Usually, workers have no good choices in voting on a proposal, in voting either yes OR no. Case in point: Michigan’s Proposal 3, mandating that 25% of the state’s energy consumption come from renewable sources by 2025. Everyone would like to reduce pollution; but nothing in this proposal guarantees any significant pollution reductions any time soon. (Notice it says ‘renewable,’ not ‘clean.’) And there’s nothing in the proposal that truly prohibits rate increases. Workers face the choice of paying with their health or paying with their pocketbooks. Or maybe both.
And then there’s Proposal 6, mandating the approval by a majority of voters before an international bridge or tunnel gets built. This is nothing more than a squabble between two groups of capitalists: Matty Moroun, current owner of the Ambassador Bridge, who wants to maintain his monopoly on bridge crossings in Detroit, and the auto bosses, who want the state to build them a new bridge out of Moroun’s control. Either way, the people will pay.

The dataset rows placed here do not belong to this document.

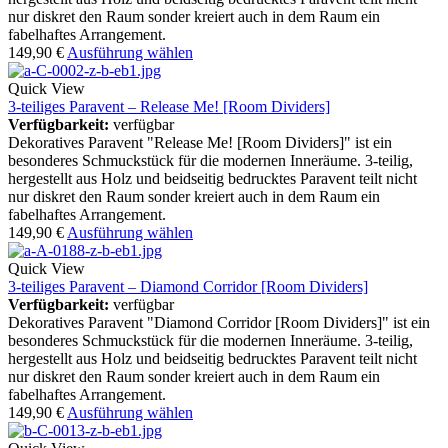
nur diskret den Raum sonder kreiert auch in dem Raum ein
fabelhaftes Arrangement.
149,90
€
Ausführung wählen
Quick View
3-teiliges Paravent – Release Me! [Room Dividers]
Verfügbarkeit:
verfügbar
Dekoratives Paravent "Release Me! [Room Dividers]" ist ein
besonderes Schmuckstück für die modernen Inneräume. 3-teilig,
hergestellt aus Holz und beidseitig bedrucktes Paravent teilt nicht
nur diskret den Raum sonder kreiert auch in dem Raum ein
fabelhaftes Arrangement.
149,90
€
Ausführung wählen
Quick View
3-teiliges Paravent – Diamond Corridor [Room Dividers]
Verfügbarkeit:
verfügbar
Dekoratives Paravent "Diamond Corridor [Room Dividers]" ist ein
besonderes Schmuckstück für die modernen Inneräume. 3-teilig,
hergestellt aus Holz und beidseitig bedrucktes Paravent teilt nicht
nur diskret den Raum sonder kreiert auch in dem Raum ein
fabelhaftes Arrangement.
149,90
€
Ausführung wählen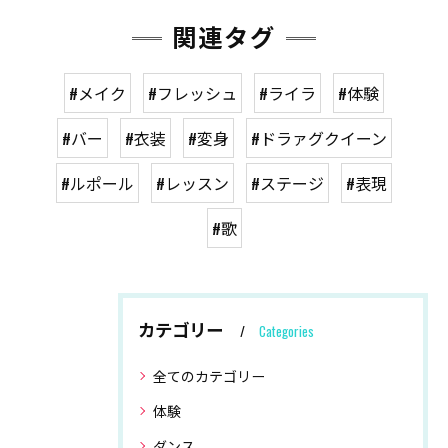
関連タグ
#メイク
#フレッシュ
#ライラ
#体験
#バー
#衣装
#変身
#ドラァグクイーン
#ルポール
#レッスン
#ステージ
#表現
#歌
カテゴリー
Categories
全てのカテゴリー
体験
ダンス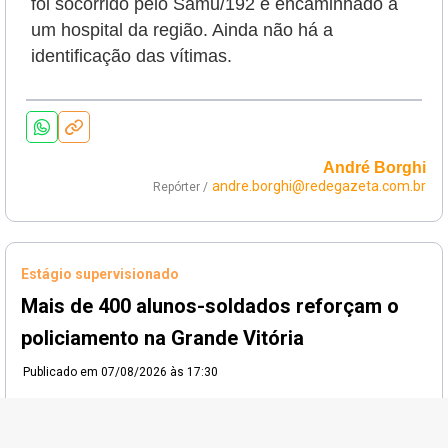
foi socorrido pelo Samu/192 e encaminhado a
um hospital da região. Ainda não há a
identificação das vítimas.
André Borghi
andre.borghi@redegazeta.com.br
Repórter /
Estágio supervisionado
Mais de 400 alunos-soldados reforçam o
policiamento na Grande Vitória
Publicado em
07/08/2026 às 17:30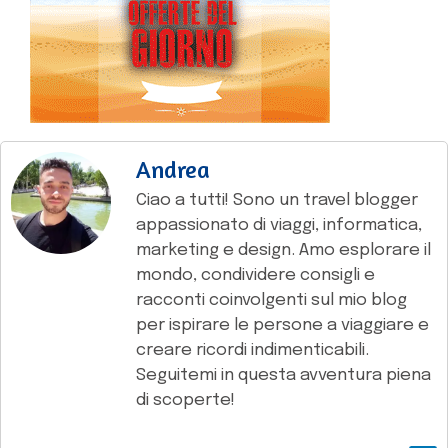
Andrea
Ciao a tutti! Sono un travel blogger
appassionato di viaggi, informatica,
marketing e design. Amo esplorare il
mondo, condividere consigli e
racconti coinvolgenti sul mio blog
per ispirare le persone a viaggiare e
creare ricordi indimenticabili.
Seguitemi in questa avventura piena
di scoperte!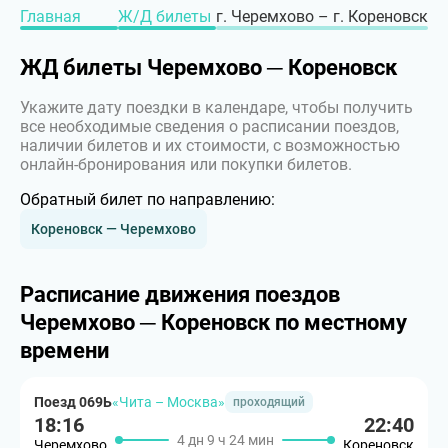
Главная
Ж/Д билеты
г. Черемхово – г. Кореновск
ЖД билеты Черемхово ─ Кореновск
Укажите дату поездки в календаре, чтобы получить
все необходимые сведения о расписании поездов,
наличии билетов и их стоимости, с возможностью
онлайн-бронирования или покупки билетов.
Обратный билет по направлению:
Кореновск — Черемхово
Расписание движения поездов
Черемхово ─ Кореновск по местному
времени
Поезд 069Ь
«Чита – Москва»
проходящий
18:16
22:40
4 дн 9 ч 24 мин
Черемхово
Кореновск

Even when ordinary people push to get proposals on the ballot, they often learn that there’s no point. Large numbers worked to get Proposal 1 on the ballot: this proposal suspended an Emergency Manager law passed by the legislature and the governor in 2011, pending the vote in November. A No vote would overturn that law, which allows the governor to appoint an EM in any city, county or school district, with the power to suspend labor contracts and gut services.
Lots of workers have an interest in getting rid of this law. And lots of bosses have an interest in passing it, so they can get their hands on all that public money now being “wasted” on workers and public services. Not surprisingly, LOTS of money has been spent trying to convince people to vote for a bill that would be used to attack them.
And on top of that, the leaders of the legislature have openly said it doesn’t matter how people vote – if the Proposal gets turned down, they’ll pass it in another form anyway!
Clearly, this so-called “democracy” is not for us. Workers have a lot of potential power to impose democracy and defend their own interests – but it’s not in the ballot box.